Matadero Cinco fue la segunda novela que leí de Kurt Vonnegut, y acabo de releerla ahora (esa es la excusa para la recuperación de estas notas). En esta novela aparece también, a través de los viajes en el tiempo que supuestamente padece el protagonista, el tema de la revisitación del pasado; una revisitación nuevamente pasiva, en la que el protagonista no cambia nada («Todos tenemos que volver a hacer exactamente lo mismo que la primera vez, para bien o para mal», era una de las últimas frases en Timequake). Aparece también Kilgore Trout como personaje, y diversos argumentos de novelas y relatos de este alter ego insertados en la narración principal. Y algunas interferencias metanarrativas, como las apariciones de Kurt Vonnegut (el Kurt Vonnegut que nos está contando la novela) como personaje en algunos de los flashbacks de Billy Pilgrim. Y, de nuevo, el uso particular de la ciencia ficción en Vonnegut, más como motivo simbólico que refuerza el marco temático de la historia que como motor argumental de la misma. La novela sería perfectamente posible sin la trama de los extraterrestres tralfamadorianos y los viajes en el tiempo, o el delirio de Billy Pilgrim sobre los extraterrestres y los viajes.
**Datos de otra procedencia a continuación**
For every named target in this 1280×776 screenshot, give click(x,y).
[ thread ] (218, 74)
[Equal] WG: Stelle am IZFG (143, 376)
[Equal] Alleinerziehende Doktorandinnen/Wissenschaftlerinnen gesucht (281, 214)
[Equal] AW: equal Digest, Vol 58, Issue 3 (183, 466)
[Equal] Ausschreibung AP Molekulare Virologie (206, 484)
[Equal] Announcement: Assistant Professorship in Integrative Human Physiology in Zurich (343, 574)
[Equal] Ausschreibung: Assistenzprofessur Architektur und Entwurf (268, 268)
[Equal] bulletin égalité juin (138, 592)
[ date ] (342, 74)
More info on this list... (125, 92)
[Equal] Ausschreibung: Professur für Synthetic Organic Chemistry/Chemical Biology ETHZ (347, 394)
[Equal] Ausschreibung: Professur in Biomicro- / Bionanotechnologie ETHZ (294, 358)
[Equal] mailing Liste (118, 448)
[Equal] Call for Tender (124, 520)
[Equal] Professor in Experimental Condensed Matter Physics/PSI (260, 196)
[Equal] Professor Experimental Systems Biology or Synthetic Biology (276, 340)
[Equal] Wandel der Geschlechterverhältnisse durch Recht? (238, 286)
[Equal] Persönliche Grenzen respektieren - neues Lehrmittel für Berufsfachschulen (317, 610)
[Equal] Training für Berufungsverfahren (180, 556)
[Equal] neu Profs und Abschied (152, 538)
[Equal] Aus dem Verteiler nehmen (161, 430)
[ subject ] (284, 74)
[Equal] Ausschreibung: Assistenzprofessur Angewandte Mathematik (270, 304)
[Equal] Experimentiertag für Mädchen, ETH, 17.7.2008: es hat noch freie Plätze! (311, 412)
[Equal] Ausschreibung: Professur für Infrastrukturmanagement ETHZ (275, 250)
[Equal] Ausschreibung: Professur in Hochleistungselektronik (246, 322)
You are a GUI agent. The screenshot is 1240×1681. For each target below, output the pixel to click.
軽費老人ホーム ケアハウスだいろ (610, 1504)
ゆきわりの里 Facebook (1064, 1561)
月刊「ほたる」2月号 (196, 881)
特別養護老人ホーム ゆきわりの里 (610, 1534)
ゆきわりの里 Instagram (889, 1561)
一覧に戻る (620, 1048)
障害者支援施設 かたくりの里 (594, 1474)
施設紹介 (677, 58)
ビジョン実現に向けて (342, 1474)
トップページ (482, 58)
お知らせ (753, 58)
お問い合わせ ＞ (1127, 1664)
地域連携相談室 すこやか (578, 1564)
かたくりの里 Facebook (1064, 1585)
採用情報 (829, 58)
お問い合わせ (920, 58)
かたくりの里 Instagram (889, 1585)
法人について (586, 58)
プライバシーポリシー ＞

Bastaría con reconstruir la vida de Billy mediante una estructura narrativa de analepsis y prolepsis, pero por el camino se perdería buena parte del encanto del libro: el sentido del humor, la potencia de la imagen del hombre desorientado que se enfrenta a fragmentos de su propia existencia, y la reflexión filosófica sobre el tiempo como un todo, no como una sucesión de momentos independientes. También se perdería otra de sus virtudes: que siendo una novela sobre la guerra carece de ese tono grandilocuente, de Gran Obra sobre Acontecimiento Importante, que suele impregnar a muchos libros que tratan estos temas. Haciendo la historia más artificiosa gracias a la introducción de elementos de ciencia ficción consigue quitarle artificialidad a la estructura, puesto que está justificada argumentalmente.
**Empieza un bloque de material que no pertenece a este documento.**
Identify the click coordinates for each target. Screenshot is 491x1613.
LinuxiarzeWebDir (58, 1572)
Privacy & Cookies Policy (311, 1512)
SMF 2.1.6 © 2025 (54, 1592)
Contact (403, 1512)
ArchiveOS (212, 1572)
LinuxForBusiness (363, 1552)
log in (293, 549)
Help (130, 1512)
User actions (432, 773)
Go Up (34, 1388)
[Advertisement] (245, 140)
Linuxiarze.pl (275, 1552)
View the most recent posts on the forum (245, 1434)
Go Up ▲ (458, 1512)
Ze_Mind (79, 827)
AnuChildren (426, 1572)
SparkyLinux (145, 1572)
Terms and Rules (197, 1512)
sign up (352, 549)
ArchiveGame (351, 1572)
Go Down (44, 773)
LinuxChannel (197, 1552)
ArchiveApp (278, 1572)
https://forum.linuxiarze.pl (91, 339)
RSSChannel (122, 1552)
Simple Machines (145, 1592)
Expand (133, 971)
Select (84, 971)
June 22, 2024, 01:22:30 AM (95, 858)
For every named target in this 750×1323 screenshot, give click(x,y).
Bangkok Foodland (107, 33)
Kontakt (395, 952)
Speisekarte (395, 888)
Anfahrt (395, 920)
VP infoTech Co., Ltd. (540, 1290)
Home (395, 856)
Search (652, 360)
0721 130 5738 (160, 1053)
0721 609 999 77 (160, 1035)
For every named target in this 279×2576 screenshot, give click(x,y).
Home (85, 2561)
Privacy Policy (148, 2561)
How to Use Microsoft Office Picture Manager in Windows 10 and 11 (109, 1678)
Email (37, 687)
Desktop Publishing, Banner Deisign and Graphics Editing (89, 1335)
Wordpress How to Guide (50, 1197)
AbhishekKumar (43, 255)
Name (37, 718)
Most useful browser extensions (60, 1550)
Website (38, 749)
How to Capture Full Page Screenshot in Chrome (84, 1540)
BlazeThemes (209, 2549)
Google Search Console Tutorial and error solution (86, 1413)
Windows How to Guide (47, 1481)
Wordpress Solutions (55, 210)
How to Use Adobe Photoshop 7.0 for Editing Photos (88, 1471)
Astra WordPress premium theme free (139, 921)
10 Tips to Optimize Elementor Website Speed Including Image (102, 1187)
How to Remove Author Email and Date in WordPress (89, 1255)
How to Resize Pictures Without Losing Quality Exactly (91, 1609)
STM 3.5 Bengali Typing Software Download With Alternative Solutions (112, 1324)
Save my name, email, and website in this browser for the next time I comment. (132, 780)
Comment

El libro abunda en pasajes memorables: el resumen de la novela El Evangelio del Espacio, de Kilgore Trout (pag. 100-101), la descripción del visionado de la película sobre los bombardeos de la Segunda Guerra Mundial, o las conversaciones con los tralfamadorianos, como la del siguiente fragmento, que es casi una descripción de la poética de Vonnegut en esta novela:

«Cada montón de símbolos es un mensaje breve y urgente que describe una situación, una escena. Nosotros, los tralfamadorianos, los leemos todos a la vez y no uno después del otro. Por lo tanto, no puede haber ninguna relación concreta entre todos los mensajes, excepto la que el autor les otorga al seleccionarlos cuidadosamente. Así pues, cuando se ven todos a la vez dan una imagen de vida maravillosa, sorprendente e intensa. No hay principio, no hay mitad, no hay terminación, no hay ‘suspense’, no hay moral, no hay causas, no hay efectos. Lo que a nosotros nos gusta de nuestros libros es la profundidad de muchos momentos maravillosos vistos todos a la vez».